Saved data entries:
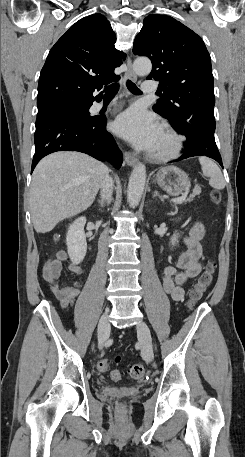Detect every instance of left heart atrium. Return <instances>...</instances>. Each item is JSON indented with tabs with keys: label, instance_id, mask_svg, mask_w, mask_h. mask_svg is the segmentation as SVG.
<instances>
[{
	"label": "left heart atrium",
	"instance_id": "1",
	"mask_svg": "<svg viewBox=\"0 0 245 457\" xmlns=\"http://www.w3.org/2000/svg\"><path fill=\"white\" fill-rule=\"evenodd\" d=\"M114 131L140 149L154 148L161 135L159 121L141 108L122 113L114 122Z\"/></svg>",
	"mask_w": 245,
	"mask_h": 457
}]
</instances>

## Requirement
The answer must be the entries above, printed exactly, with no pictures.

## Output of the task
Detect every instance of left heart atrium. Return <instances>...</instances>. Each item is JSON indented with tabs with keys: label, instance_id, mask_svg, mask_w, mask_h. mask_svg is the segmentation as SVG.
<instances>
[{
	"label": "left heart atrium",
	"instance_id": "1",
	"mask_svg": "<svg viewBox=\"0 0 245 457\" xmlns=\"http://www.w3.org/2000/svg\"><path fill=\"white\" fill-rule=\"evenodd\" d=\"M114 131L140 149L154 148L161 135L159 121L141 108L122 113L114 122Z\"/></svg>",
	"mask_w": 245,
	"mask_h": 457
}]
</instances>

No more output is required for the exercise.